§ **Directions for this task**:
Only the lines from the one bearing "Schoonmaakster Gezocht" through the end of the entries should be output, exactly as they stand, and pictures should be skipped.

§ **Records from a data source**:
-----
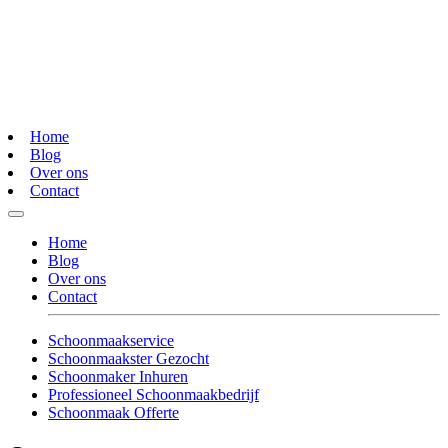
Home
Blog
Over ons
Contact
Home
Blog
Over ons
Contact
Schoonmaakservice
Schoonmaakster Gezocht
Schoonmaker Inhuren
Professioneel Schoonmaakbedrijf
Schoonmaak Offerte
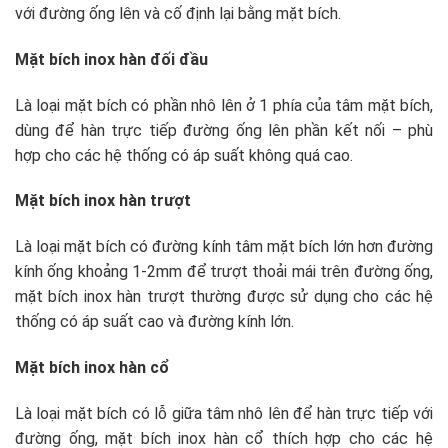
với đường ống lên và cố định lại bằng mặt bích.
Mặt bích inox hàn đối đầu
Là loại mặt bích có phần nhô lên ở 1 phía của tâm mặt bích,
dùng để hàn trực tiếp đường ống lên phần kết nối – phù
hợp cho các hệ thống có áp suất không quá cao.
Mặt bích inox hàn trượt
Là loại mặt bích có đường kính tâm mặt bích lớn hơn đường
kính ống khoảng 1-2mm để trượt thoải mái trên đường ống,
mặt bích inox hàn trượt thường được sử dụng cho các hệ
thống có áp suất cao và đường kính lớn.
Mặt bích inox hàn cổ
Là loại mặt bích có lỗ giữa tâm nhô lên để hàn trực tiếp với
đường ống, mặt bích inox hàn cổ thích hợp cho các hệ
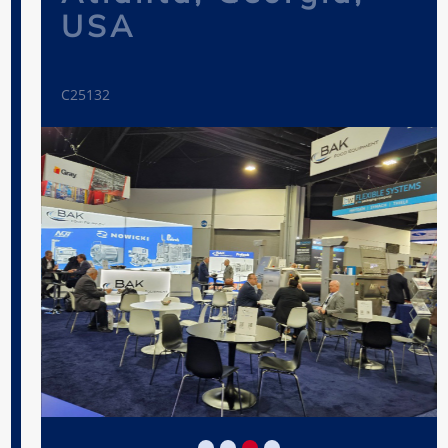
USA
C25132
-----
§ **Task response**:
Schoonmaakster Gezocht
Schoonmaker Inhuren
Professioneel Schoonmaakbedrijf
Schoonmaak Offerte
với đường ống lên và cố định lại bằng mặt bích.
Mặt bích inox hàn đối đầu
Là loại mặt bích có phần nhô lên ở 1 phía của tâm mặt bích,
dùng để hàn trực tiếp đường ống lên phần kết nối – phù
hợp cho các hệ thống có áp suất không quá cao.
Mặt bích inox hàn trượt
Là loại mặt bích có đường kính tâm mặt bích lớn hơn đường
kính ống khoảng 1-2mm để trượt thoải mái trên đường ống,
mặt bích inox hàn trượt thường được sử dụng cho các hệ
thống có áp suất cao và đường kính lớn.
Mặt bích inox hàn cổ
Là loại mặt bích có lỗ giữa tâm nhô lên để hàn trực tiếp với
đường ống, mặt bích inox hàn cổ thích hợp cho các hệ
USA
C25132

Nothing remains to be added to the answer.